Eu levantei minhas sobrancelhas enquanto jogava minha mochila no sofá.

- É mesmo?

- Siiim! Como secretária da dona de uma rede de lojas no centro. A antiga secretária dela se mudou, então ela estava precisando de outra pessoa. Parece que ela se impressionou com o meu currículo então me contratou! - Minha mãe estava eufórica.

- Isso é ótimo. - Eu disse subindo as escadas, e eu estava sendo sincera.

Quanto mais tempo ela passasse fora de casa, menos nos veríamos.

- Eu começo amanhã. - Ela começou a aumentar o tom de voz enquanto eu me aproximava do meu quarto e me afastava dela. - Talvez eu já não esteja aqui quando você acordar!

- Okay! - Gritei de volta e fechei a porta do meu quarto.

*~*~*~*~*~*~*~*~*~*~*~*~*~*~*~*

Acordei no dia seguinte com os raios do sol passando pela cortina da janela e atingindo meu rosto. Olhei a hora no relógio da cabeceira e...

MERDA!

Joguei a coberta para o lado e corri pro banheiro.

Eram 12:08, então, se minhas contas estavam certas, eu tinha apenas 52 minutos para tomar banho, me arrumar, embarcar no ônibus e estar na sala antes do professor.

Como eu consegui dormir até tão tarde?!

Prendi meu cabelo em um coque alto já que não daria tempo de lavá-lo.

Seis minutos depois, eu desliguei o chuveiro, me enrolei na toalha e voltei correndo pro meu quarto. Vesti a primeira calça jeans que encontrei em meu guarda-roupa e minha blusa de uniforme.

Soltei meu cabelo que caiu como uma cachoeira sobre meus ombros, atingindo a cintura e agradeci aos céus por ter herdado o cabelo do meu pai - liso como manteiga.

Passei os dedos sobre ele e calcei a sapatilha preta estilo bailarina que eu tinha usado no dia anterior.

Olhei novamente o relógio. 12:23.

Peguei meu estojo de maquiagem e o abri, pescando de dentro dele um rímel e um gloss.

Depois de destacar meus olhos negros-jabuticaba com o rímel e desenhar o contorno da minha boca com o gloss, eu peguei minha chave e minha mochila e saí.

*~*~*~*~*~*~*~*~*~*~*~*~*~*~*~*

Me sentei em um dos bancos do refeitório na hora do recreio. O mais isolado.

Por sorte, eu cheguei na escola dois minutos antes do sinal e consegui não perder a prova de Biologia que o prefessor decidiu dar hoje, pegando todos os alunos de surpresa.

Isso acabou com todas as minha energias - que eu já nem tinha - e agora eu precisava repô-las.

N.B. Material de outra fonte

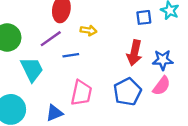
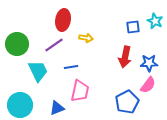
blue line: (71, 55) -> (71, 67), moved
blue pentagon: (127, 92) -> (127, 102), moved

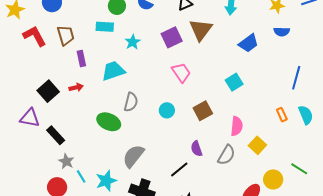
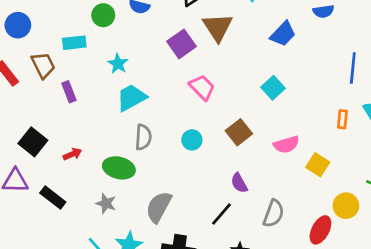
cyan rectangle: (105, 27) -> (74, 43), moved
cyan star: (133, 42) -> (118, 64), moved
cyan trapezoid: (113, 71) -> (131, 98), moved
red arrow: (76, 87) -> (72, 154), moved
orange rectangle: (282, 115) -> (342, 119), turned 40
pink semicircle: (237, 126) -> (286, 144), turned 78
gray semicircle: (226, 155) -> (274, 214), moved
gray star: (66, 161) -> (106, 203), moved

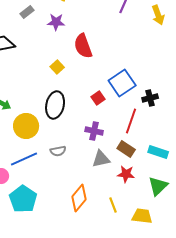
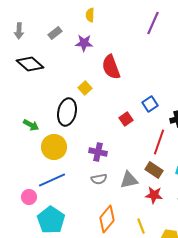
blue square: (122, 83) -> (150, 104), size x0.6
black ellipse: (55, 105) -> (67, 112), moved
purple cross: (94, 131) -> (98, 152), moved
gray semicircle: (58, 151) -> (99, 179), moved

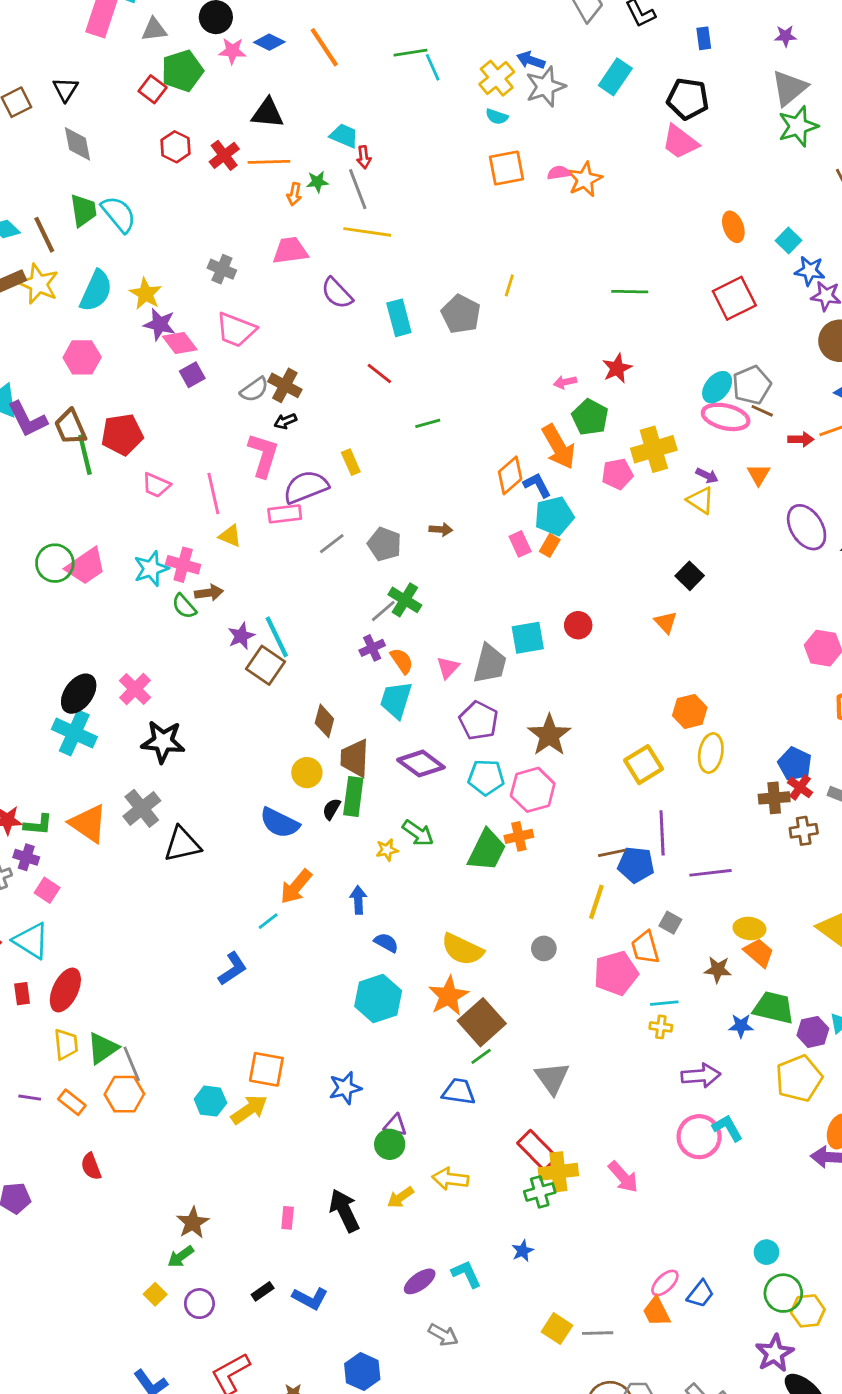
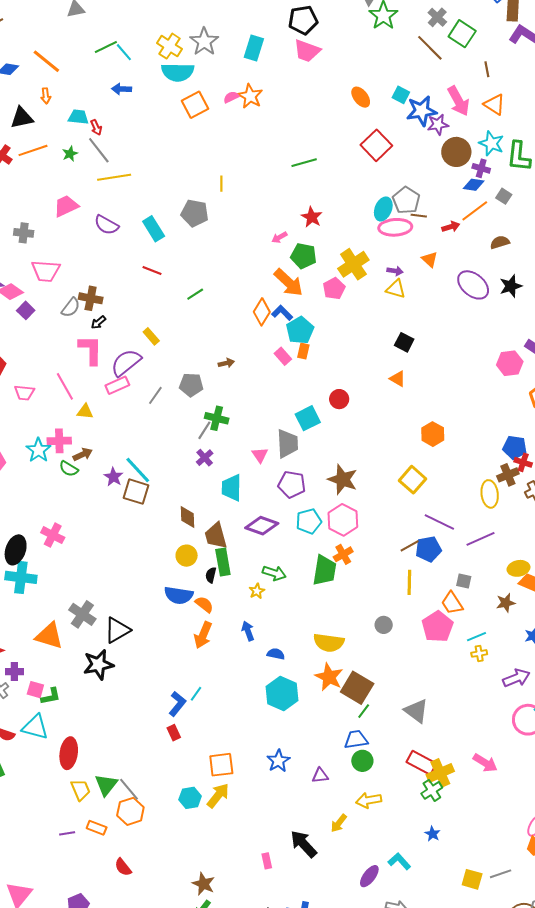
blue arrow: (531, 60) -> (122, 89), moved
cyan rectangle: (615, 77) -> (254, 48), moved
cyan semicircle: (497, 117) -> (178, 72), size x2.0
orange arrow: (294, 194) -> (46, 96), moved
blue star: (810, 271) -> (422, 111), size x1.4
orange semicircle: (402, 661) -> (204, 604), moved
black star: (163, 742) -> (98, 665), moved
yellow ellipse: (711, 753) -> (490, 494), moved
green L-shape: (38, 825) -> (51, 696), moved
purple line: (662, 833) -> (439, 522), turned -44
cyan line: (268, 921) -> (196, 694), moved
red rectangle: (22, 994) -> (174, 733), moved
green circle: (390, 1144) -> (362, 761), moved

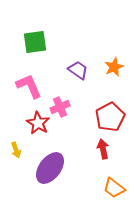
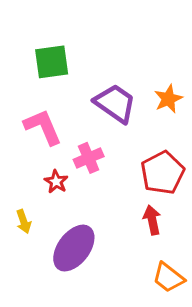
purple trapezoid: (78, 70) -> (115, 103), size x1.4
red star: (38, 123) -> (56, 182), size x0.7

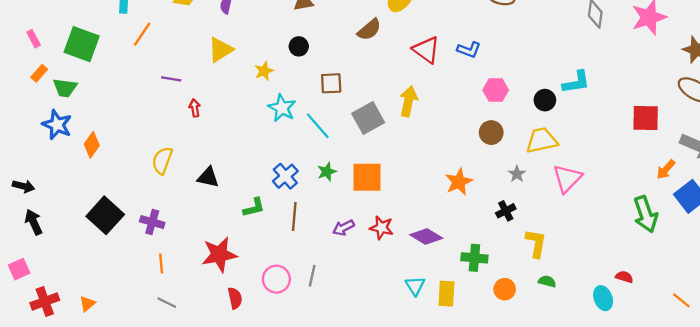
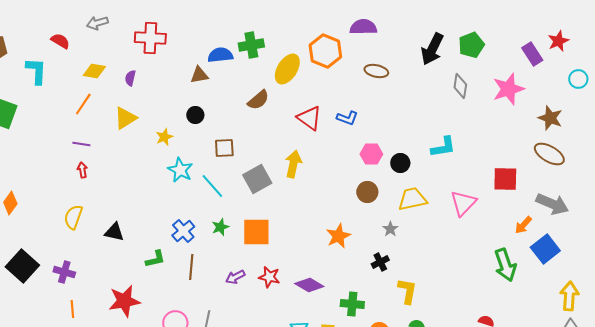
orange line: (142, 34) -> (83, 104), moved
black circle: (545, 100) -> (400, 163), moved
red arrow: (195, 108) -> (82, 170), moved
pink triangle: (567, 178) -> (463, 203), moved

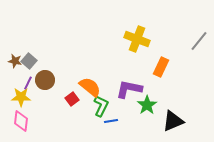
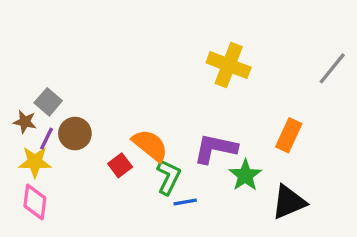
brown star: (15, 61) -> (25, 122), moved
orange rectangle: (161, 67) -> (289, 135), moved

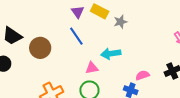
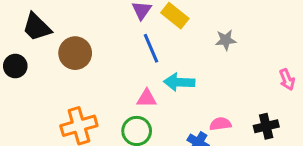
gray star: (120, 22) -> (226, 40), moved
blue line: (76, 36) -> (151, 48), moved

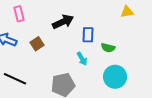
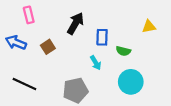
yellow triangle: (127, 12) -> (149, 27), moved
black arrow: (63, 22) -> (75, 23), turned -35

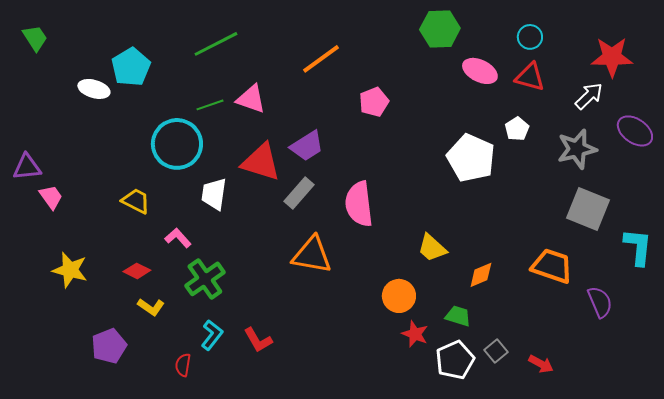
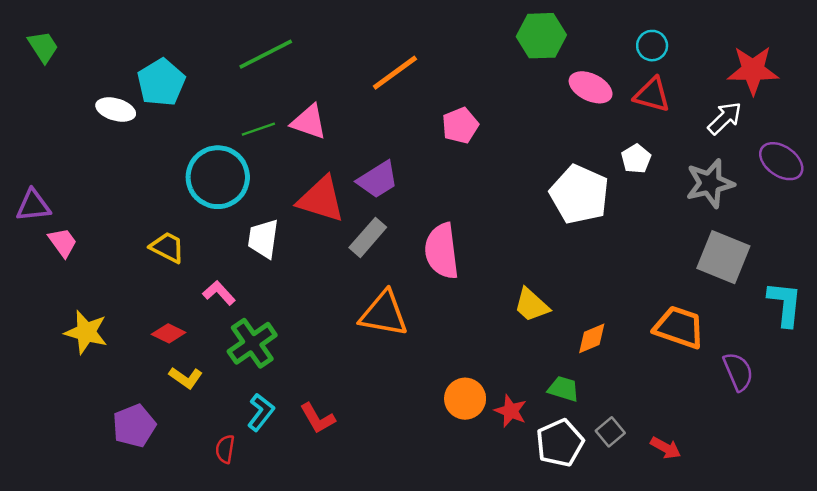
orange circle: (399, 296) -> (465, 399), moved

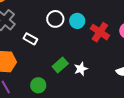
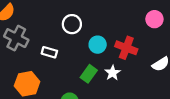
cyan circle: (77, 21) -> (98, 45), moved
red cross: (100, 32) -> (126, 48), moved

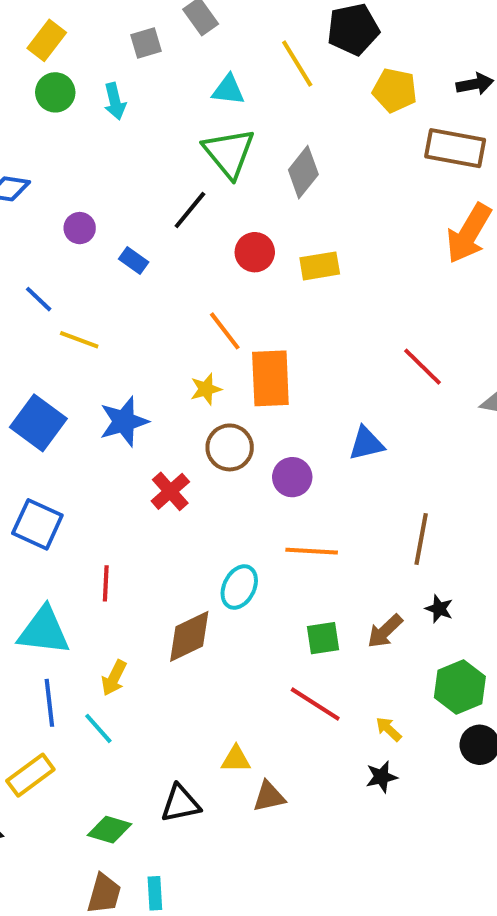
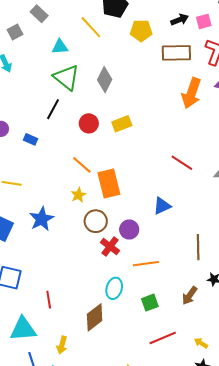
red cross: (170, 491) -> (110, 246), moved
green square: (323, 638) -> (150, 303), moved
red line: (315, 704) -> (163, 338), turned -44

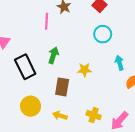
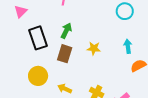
cyan circle: (103, 34) -> (125, 11), moved
brown rectangle: (62, 87) -> (65, 54), moved

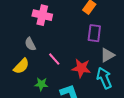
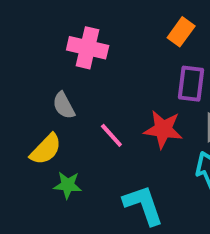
red star: (81, 68) -> (163, 129), moved
green star: (41, 84) -> (68, 185), moved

Peguei meu sanduíche de dentro da bandeija e o comi com o suco de acerola. Pelo canto do olho vi Evellin passar pela porta acompanhada de suas amigas e se sentar em uma mesa a cerca de seis metros de onde eu estava.

Não demorou muito para ela me notar, então fez uma careta de desgosto e comentou alguma coisa com as amigas. Todas riram.

Eu estava prestes a dar a última mordida no meu sanduíche quando Diogo também entrou pela porta.

Ele parou e começou a varrer o interior do refeitório com o olhar, procurando por algo - ou alguém.

Meu coração errou uma batida e acelerou quando seus olhos encontraram os meus, e por algum motivo, eu não consegui desviar o olhar.

Permanecemos assim, com os olhos presos um no outro por alguns segundos, até ele piscar e continuar procurando pelo refeitório. Então encontrou Evellin.

Sem hesitar, ele caminhou na direção dela e disse alguma coisa para suas duas amigas que se levantaram e saíram, deixando os dois sozinhos.

Ele se sentou de frente pra ela e de costas pra mim, enquanto começava uma conversa.

Ah, é óbvio que ele não queria falar comigo. Não depois de tudo o que eu lhe disse ontem.

Olhei para o sanduíche e só então percebi que ele estava parado no meio do caminho entre a bandeija e minha boca. Eu queria muitas coisas agora, mas com certeza, comer estava no último lugar da lista.

Minha fome havia ido embora e dado lugar ao ciúme e decepção que tomavam conta de mim.

Abandonei o sanduíche na bandeija, me levantei e saí do refeitório.